# EXERCISE DESCRIPTION:
Could you please output all of the data exactly, without the images?

# DATA FOR ANALYSIS:

──────────────────────────────

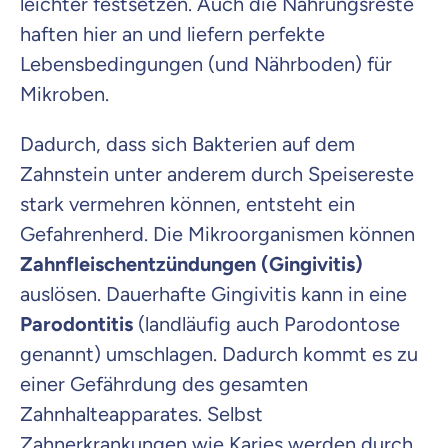
leichter festsetzen. Auch die Nahrungsreste
haften hier an und liefern perfekte
Lebensbedingungen (und Nährboden) für
Mikroben.
Dadurch, dass sich Bakterien auf dem
Zahnstein unter anderem durch Speisereste
stark vermehren können, entsteht ein
Gefahrenherd. Die Mikroorganismen können
Zahnfleischentzündungen (Gingivitis)
auslösen. Dauerhafte Gingivitis kann in eine
Parodontitis
(landläufig auch Parodontose
genannt) umschlagen. Dadurch kommt es zu
einer Gefährdung des gesamten
Zahnhalteapparates. Selbst
Zahnerkrankungen wie Karies werden durch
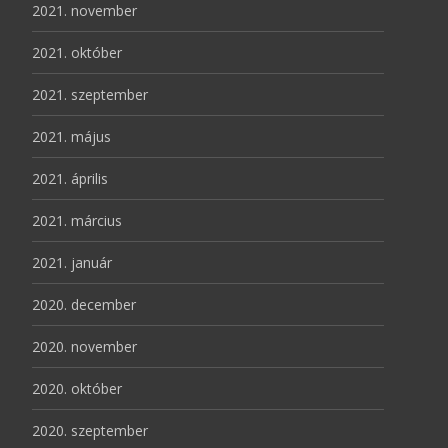
2021. november
2021. október
2021. szeptember
2021. május
2021. április
2021. március
2021. január
2020. december
2020. november
2020. október
2020. szeptember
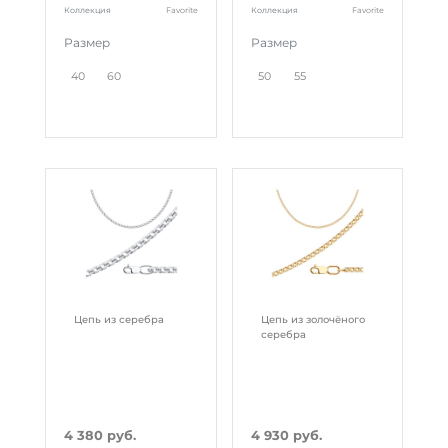
Коллекция
Favorite
Коллекция
Favorite
Размер
Размер
40
60
50
55
Цепь из серебра
Цепь из золочёного
серебра
4 380 руб.
4 930 руб.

──────────────────────────────

# SOLUTION TO THIS PROBLEM:
leichter festsetzen. Auch die Nahrungsreste
haften hier an und liefern perfekte
Lebensbedingungen (und Nährboden) für
Mikroben.
Dadurch, dass sich Bakterien auf dem
Zahnstein unter anderem durch Speisereste
stark vermehren können, entsteht ein
Gefahrenherd. Die Mikroorganismen können
Zahnfleischentzündungen (Gingivitis)
auslösen. Dauerhafte Gingivitis kann in eine
Parodontitis
(landläufig auch Parodontose
genannt) umschlagen. Dadurch kommt es zu
einer Gefährdung des gesamten
Zahnhalteapparates. Selbst
Zahnerkrankungen wie Karies werden durch
2021. november
2021. október
2021. szeptember
2021. május
2021. április
2021. március
2021. január
2020. december
2020. november
2020. október
2020. szeptember
Коллекция
Favorite
Коллекция
Favorite
Размер
Размер
40
60
50
55
Цепь из серебра
Цепь из золочёного
серебра
4 380 руб.
4 930 руб.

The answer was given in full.